Ce qui rend Filsan particulièrement saisissante, c’est que Seymour refuse de la cantonner au rôle de mère éplorée. Elle lui prête une complexité psychologique réelle : des silences qui intriguent les enquêteurs, des réactions que ni Pelletier ni Duquette ne savent d’abord comment lire, une crispation intérieure que la psychologue Pénélope Roy perçoit sans pouvoir encore la nommer. Derrière la détresse visible d’une femme dont l’enfant a disparu se cache quelque chose de plus ancien, une peur qui précède la disparition de Faduna, une blessure enfouie dans un passé que l’immigration n’a pas suffi à effacer. L’auteure tisse ce sous-texte avec une patience remarquable, laissant le lecteur sentir qu’il manque une clé sans jamais lui forcer la main.

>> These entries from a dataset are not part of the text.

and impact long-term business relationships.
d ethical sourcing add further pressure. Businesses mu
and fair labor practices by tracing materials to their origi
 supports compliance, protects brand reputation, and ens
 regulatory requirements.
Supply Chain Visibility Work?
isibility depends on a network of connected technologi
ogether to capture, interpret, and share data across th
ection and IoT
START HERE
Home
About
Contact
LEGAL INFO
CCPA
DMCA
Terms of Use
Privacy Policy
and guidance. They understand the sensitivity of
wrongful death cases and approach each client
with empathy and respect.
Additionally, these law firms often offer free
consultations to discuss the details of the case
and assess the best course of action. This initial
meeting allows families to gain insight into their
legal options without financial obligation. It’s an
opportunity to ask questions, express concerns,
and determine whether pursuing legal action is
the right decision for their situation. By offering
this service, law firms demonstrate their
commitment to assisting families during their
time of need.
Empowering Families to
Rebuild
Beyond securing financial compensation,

Le roman aborde à travers Filsan des territoires thématiques particulièrement délicats, ceux qui touchent au corps des femmes, aux traditions qui traversent les frontières et aux silences que les familles gardent pour survivre. Seymour s’y aventure avec une gravité mesurée, sans didactisme ni posture militante affichée. Elle laisse les faits parler, les personnages ressentir, et confie au lecteur la liberté de tirer ses propres conclusions. Filsan n’est ni symbole ni porte-parole : elle est une femme réelle dans une situation impossible, et c’est précisément cette humanité pleine et entière qui fait d’elle l’un des personnages les plus marquants du roman.

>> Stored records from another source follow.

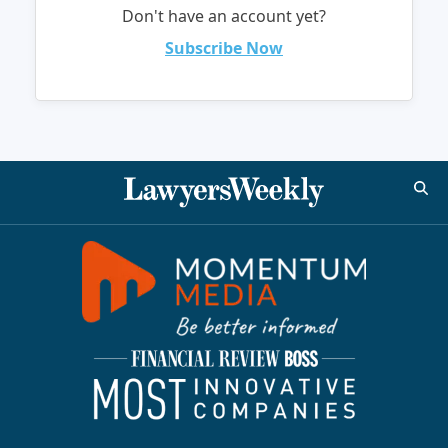
Don't have an account yet?
Subscribe Now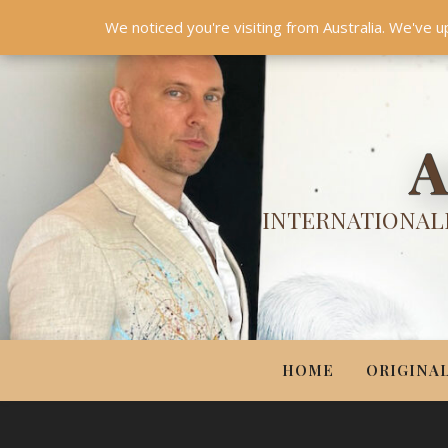
HOME
ORIGINALS
PRINTS
COUTURE
UPDA
We noticed you're visiting from Australia. We've u
A
INTERNATIONALL
HOME
ORIGINA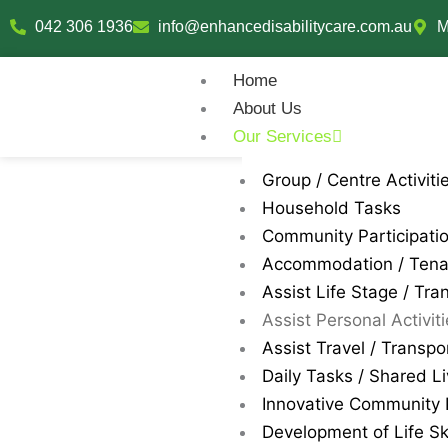
Skip
042 306 1936
info@enhancedisabilitycare.com.au
M
to
content
Home
About Us
Our Services
Group / Centre Activiti
Household Tasks
Community Participati
Accommodation / Ten
Assist Life Stage / Tran
Assist Personal Activit
Assist Travel / Transpo
Daily Tasks / Shared Li
Innovative Community P
Development of Life Ski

L’enquête s’élargit : Janelle Joseph
Alors que l’escouade Cerbère consacre toute son énergie à retrouver Faduna, un second dossier vient percuter le récit avec la brutalité d’un corps découvert sous la neige. Johanne Seymour introduit Janelle Joseph comme une figure déjà connue des enquêteurs, une femme liée aux affaires précédentes de l’escouade, qui venait tout juste de publier un roman d’autofiction issu d’un manuscrit ayant jadis coûté la vie à d’autres. Sa disparition, puis la découverte de ce qu’il lui est arrivé, propulse le roman dans une nouvelle dimension, celle d’un passé qui refuse de rester enfoui et qui remonte à la surface avec une violence sourde. Ce glissement narratif est l’une des grandes habiletés de construction du livre : Seymour élargit son terrain sans jamais diluer la tension principale.

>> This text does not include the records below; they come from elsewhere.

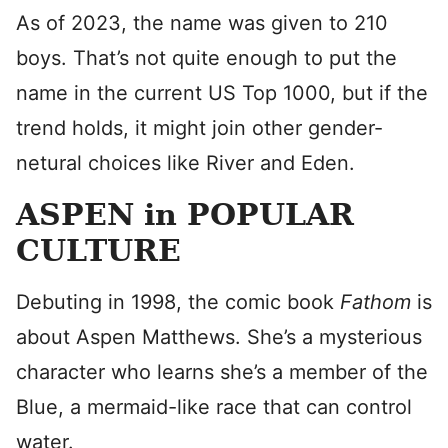
As of 2023, the name was given to 210
boys. That’s not quite enough to put the
name in the current US Top 1000, but if the
trend holds, it might join other gender-
netural choices like River and Eden.
ASPEN in POPULAR
CULTURE
Debuting in 1998, the comic book
Fathom
is
about Aspen Matthews. She’s a mysterious
character who learns she’s a member of the
Blue, a mermaid-like race that can control
water.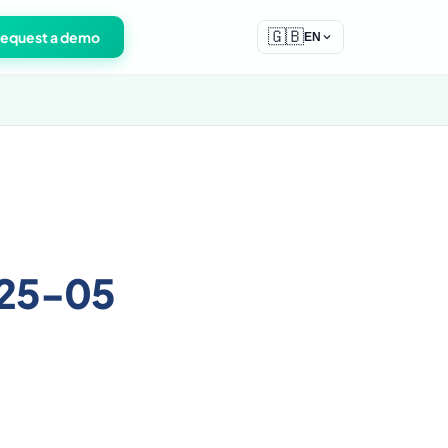
🇬🇧
equest a demo
EN
025-05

Le personnage de Janelle Joseph est traité avec une attention particulière à ce que signifie tenter de se reconstruire après le pire. Elle n’apparaît pas directement dans les scènes du présent, mais sa présence se reconstitue à travers les témoignages, les relevés téléphoniques, les souvenirs de ceux qui la connaissaient. Cette narration en creux, qui dessine un portrait par fragments, est techniquement audacieuse et émotionnellement efficace. Pour Renaud Magloire, dont le lien avec Janelle dépasse largement le cadre professionnel, la nouvelle de sa mort réactive des culpabilités anciennes que Pénélope Roy observe avec l’oeil aiguisé de celle qui sait reconnaître une douleur mal cicatrisée.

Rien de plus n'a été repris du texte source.